Cornelia de Lange Syndrome (CdLS) is a rare genetic disorder that affects multiple organ systems and causes developmental delays. The prevalence of CdLS is estimated to be around 1 in 10,000 to 30,000 live births, making it a relatively rare condition.
Although CdLS can affect individuals of any gender or ethnic background, it appears to be slightly more common in males than females. The syndrome is typically diagnosed in infancy or early childhood based on the presence of characteristic physical features and developmental delays.
While the exact cause of CdLS is not fully understood, it is believed to be primarily caused by mutations in certain genes that play a role in early development. These genetic mutations can occur spontaneously or be inherited from an affected parent.

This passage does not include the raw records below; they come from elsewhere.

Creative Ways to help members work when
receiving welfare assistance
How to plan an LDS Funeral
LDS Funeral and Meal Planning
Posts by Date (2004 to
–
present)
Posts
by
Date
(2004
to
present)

Individuals with CdLS may experience a wide range of symptoms, including distinctive facial features, growth delays, intellectual disabilities, limb abnormalities, and gastrointestinal issues. The severity of symptoms can vary significantly between individuals, even among affected family members.
Due to its rarity, CdLS often requires specialized medical care and support services. Early intervention and ongoing management can help individuals with CdLS reach their full potential and improve their quality of life.